The first answer would be to say it comes from Greek, and that would be absolutely correct. But it's not its etymology that I wanted to talk about.
I will therefore ask my question differently: where was this word born and who gave it birth?
Say "Glasgow" and "Margaret Todd" and you'll be right on all counts.
For more explanation look further down this page.
Sources :
McGill University: For the Advancement of Learning, Volume II, 1895-1971, Stanley Brice Frost
Margaret Todd (1859-1918) and Sophia Jex-Blake (1840-1912) were both medical doctors, but they were also a couple for life. Two reasons to consider them pioneers.

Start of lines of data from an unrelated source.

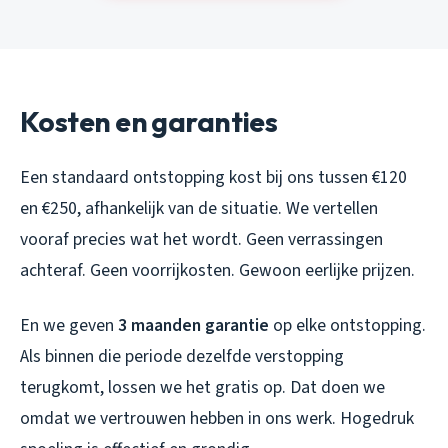
Kosten en garanties
Een standaard ontstopping kost bij ons tussen €120
en €250, afhankelijk van de situatie. We vertellen
vooraf precies wat het wordt. Geen verrassingen
achteraf. Geen voorrijkosten. Gewoon eerlijke prijzen.
En we geven
3 maanden garantie
op elke ontstopping.
Als binnen die periode dezelfde verstopping
terugkomt, lossen we het gratis op. Dat doen we
omdat we vertrouwen hebben in ons werk. Hogedruk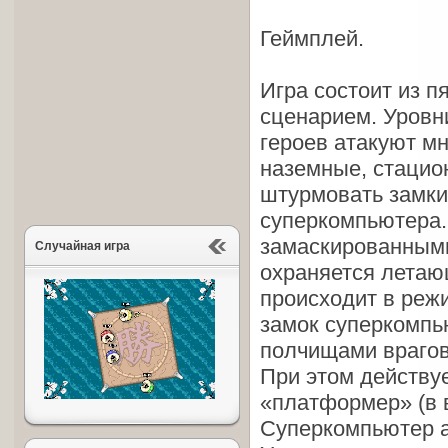
Геймплей.
Игра состоит из п
сценарием. Уровни
героев атакуют м
наземные, стацион
штурмовать замки
суперкомпьютера. 
замаскированными
Случайная игра
охраняется летаю
происходит в режи
замок суперкомпь
полчищами врагов
При этом действу
«платформер» (в 
Суперкомпьютер ат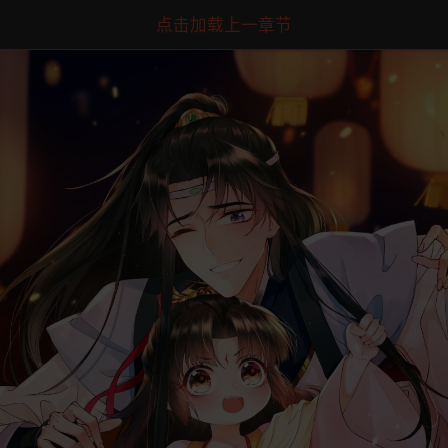
点击加载上一章节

But what is the connection between Todd and Soddy? A dinner party in Glasgow in 1913. Dava Sobel, an American writer, tells the story in his article "A Seat at the Table", on the Science History Institute website (Sciencehistory.org):
Margaret Todd contributed only a single word to the scientific literature, but it was the perfect word for an as-yet-unnamed and ultra-important entity. The word popped up at a dinner party held in Glasgow in 1913, though unfortunately none there recorded the exact date. Todd, who had been one of the first to attend the Edinburgh School of Medicine for Women when it opened in 1886 and who had only just returned to Scotland after living in England for several years, was the guest that night of the prominent industrial chemist George Beilby and his wife, Emma. Their daughter, Winifred, was also present, along with her husband, Frederick Soddy, who had worked with Ernest Rutherford at McGill University in Montreal. There the two had demonstrated that radioactive elements decay into other elements. Dinner conversation at the Beilbys’ naturally turned to more recent questions in radiochemistry, specifically to the 35 radioactive disintegration products that refused to fit into the available spaces on the periodic table. These were not new elements per se but new versions of existing elements that differed from their cognates in only one regard, their atomic weight. Soddy had been calling these misfits “radio elements chemically non-separable,” but it made for a clumsy mouthful. Todd, who had studied Greek as an undergraduate and wrote novels in addition to practicing medicine, considered the nomenclature problem: these same-but-not-the-same elements deserved to share the name of their chemically identical sibling and to stand with them in the same places on the periodic table. The Greek words isos topos came to her, meaning same place. “Isotope,” she suggested, and Soddy adopted it immediately. Isotope appeared in his published papers that same year, and in 1921, when he received the Nobel Prize in Chemistry, his citation made mention of “his investigations into the origin and nature of isotopes.” Today the building that was once the Beilby residence bears a plaque certifying its distinction as the site of the dinner party that birthed the word.